FROM THE LECTURE SERIES: A Field Guide to the Planets

By Sabine Stanley, Ph.D., John Hopkins University

Mars is a red desert with no liquid water today, but there is water ice at the poles. The ice, the icy soil under the surface called permafrost, the large crater-like places with evidence of past water, and some other phenomena suggest that Mars used to look very different some billion years ago. What happened then?

An illustration of Mars, the red planet.
Strong evidence suggests that Mars used to be a planet with several lakes, rivers, waterfalls, and even a giant ocean in the north. (Image: Bruce Rolff/Shutterstock)

Liquid Water on Mars

Mars is a dry and cold planet with no large bodies of liquid water. The temperature and the surface pressure are too low to keep liquid water on the surface, but water ice has never been difficult to find.

Mars has ice caps at the poles. Besides, there is probably a significant amount of permafrost–icy soils–a little below the surface. If the permafrost is brought to the surface, it can cover the whole planet in a 35-meter layer! The Mars Phoenix lander even got a sample from the frost. Despite all the difficulties in finding liquid water, some temporary water has been spotted on the surface of Mars.

The Mars Reconnaissance Orbiter has sent many images from Mars at different seasons. They show that dark streaks appear on some crater rims when the walls of the crater are warmed in Martian spring and summer. These dark streaks are periodical and fade when the season changes.

Panorama of Mars surface. Elements of this image furnished by NASA.
Liquid water cannot survive in Mars’s present conditions, but still, there are signs of seasonal water flows at the edges of some craters. (Image: NASA images/Shutterstock)

These recurring slope lineae may be the result of liquid water running down the craters when the ice just below the surface melts. How does liquid water run on Mars under such a low temperature and pressure? The running water must be too salty to freeze quickly in the warmer seasons.

Stable liquid water is required for life to form, and this might be found under the polar ice caps. There are some hints to the existence of a lake, 20 kilometers across and buried one and a half kilometers below the surface, under the southern pole ice cap. If Mars lacks so many elements for life to form, why do scientists still look for it?

This is a transcript from the video series A Field Guide to the Planets. Watch it now, on Wondrium.

Dried-Up Rivers and Valleys

Mars used to be much wetter, warmer, and had a thicker atmosphere. There are shapes on the surface indicating past lakes on Mars and even waterfalls, showing that surface water was a common trait billions of years ago. This type of evidence is called geomorphic evidence and shows more than 40,000 dried-up river valleys.

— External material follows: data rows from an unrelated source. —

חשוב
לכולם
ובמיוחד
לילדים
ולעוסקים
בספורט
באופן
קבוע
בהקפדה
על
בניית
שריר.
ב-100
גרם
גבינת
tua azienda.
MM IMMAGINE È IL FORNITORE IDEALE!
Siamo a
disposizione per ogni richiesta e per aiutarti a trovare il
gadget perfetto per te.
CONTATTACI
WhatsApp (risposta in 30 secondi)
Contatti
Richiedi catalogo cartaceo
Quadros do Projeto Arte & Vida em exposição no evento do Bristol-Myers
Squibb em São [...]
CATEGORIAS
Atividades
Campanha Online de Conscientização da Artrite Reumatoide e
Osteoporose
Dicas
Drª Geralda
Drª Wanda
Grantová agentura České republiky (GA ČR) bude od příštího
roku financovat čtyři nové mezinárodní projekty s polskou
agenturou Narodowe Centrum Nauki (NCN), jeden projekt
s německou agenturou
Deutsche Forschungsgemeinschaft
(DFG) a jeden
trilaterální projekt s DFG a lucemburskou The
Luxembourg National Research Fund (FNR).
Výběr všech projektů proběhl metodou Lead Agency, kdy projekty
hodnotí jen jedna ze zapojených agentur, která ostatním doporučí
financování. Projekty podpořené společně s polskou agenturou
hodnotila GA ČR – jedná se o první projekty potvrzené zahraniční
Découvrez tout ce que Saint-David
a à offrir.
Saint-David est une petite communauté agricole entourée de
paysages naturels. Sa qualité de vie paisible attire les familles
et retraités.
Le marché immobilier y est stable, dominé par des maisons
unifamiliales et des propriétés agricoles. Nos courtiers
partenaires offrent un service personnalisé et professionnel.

In Kasei Valles, there are dried riverbeds of about 2400 kilometers long and giant dried-up waterfalls, ten times higher and 100 times wider than Niagara Falls. Dendritic, branching networks, and tributaries are commonly seen in other dry river valleys.

There are also signs of streambeds, where round and angled pebbles and gravel indicate erosion by fast-moving liquids. The water in the Gale crater must have been between ankle and hip deep, flowing at about one meter per second.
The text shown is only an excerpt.